The National Cyber Security Centre (NCSC) of the UK has given specific guidelines and regulations to assist shops, accommodation establishments, and utility services in preventing both themselves and their clients from the consequences of cybercrime.



The regulations are targeted mainly at businesses with an online presence, specifically those that use online customer accounts and those who face the danger of having their brand imitated by malicious users.


“Online shopping is broader, which makes it better, but unfortunately there are potential risks of shoppers’ accounts being hacked," stated Sarah Lyons, the Deputy Director for economy and society at the NCSC.


Businesses have a significant role to play in safeguarding online shoppers. As a result, new guidance has been implemented to help them do so. The guidance measures allow businesses to ensure their customer's safety online and protect themselves from cyber-attacks.

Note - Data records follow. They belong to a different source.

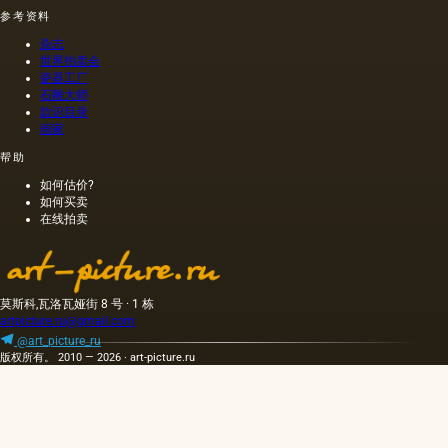
况下挤
那样在
参考资料
出的油
木头上
杂志
是浅
执行
世界拍卖会
的，呈
的，这
瓷器工厂
金黄
幅画的
石雕大师
色；当
长度是
款识目录
热压
40米。
画家
时，会
一个密
帮助
得到一
集的,不
种颜色
是特别
如何估价?
更多的
精细的
如何买卖
油，通
编织帆
在线拍卖
常是棕
布被选
色的，
择作为
具有特
基础.
有的气
莫斯科,瓦洛瓦娅街 8 号 · 1 栋
味和相
artpicture.ru@gmail.com
当刺鼻
的味
@art_picture_ru
版权所有。 2010 — 2026 · art-picture.ru
道，由
于其中
含有的
外来杂
质而没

The guidance emphasises adding extra layers of security after set passwords. Different layers of security, such as OAuth 2.0 or single sign-on, multi-factor authentication (MFA), FIDO2, or one-time passcodes. The regulations also stressed the importance of considering security and the usability of individual authentication methods during the implementation process.


With an illustration of how it works,

Customers may be reluctant to buy from an online store if they need to purchase an additional device. FIDO2 tokens, which are in the form of USB keys, will not be advisable. Whereas it gives step-by-step guidance on how to remove, enabling hosting providers to remove fraudulent websites that make their brand appear legit, which may include false displays of products or services and fake reviews as a means of phishing.


Coupled with the advice, the NCSC sounded a general reminder to the public that they also have a role to play when protecting themselves online.


As a guideline, the public was encouraged to seriously adhere to the six safety set out in its ongoing Cyber Awareness:

- Use a separate and strong password for all email accounts

- Created passwords should be strong using the NCSC’s Three Random Words methodology

- Passwords should be saved in the browser

- MFA should be switched when made available

- All applications and devices should be up to date

- Companies should frequently back up data


The Office for National Statistics (ONS) estimated computer misuse offences were happening in the UK at 1.6 million within 12 months to 31 March 2022. It also saw an 89% rise from 2020, which shows that there is still an increasing cybercrime problem in the UK.

The government is dedicated to reducing such offences, from unauthorised access to systems or hacking to digital fraud. The NSDC recently launched a piece of information as it thrives on developing new proposals to arrest the growth.


Positive actions are carried out to address the problem, measures to be taken to address the problem, and full responsibility for doing so. The Home Office is conducting consultations by creating alternatives for inputting the risks associated with unauthorised access to UK citizens' data and online accounts. The consultation talks would last until 27 October 2022.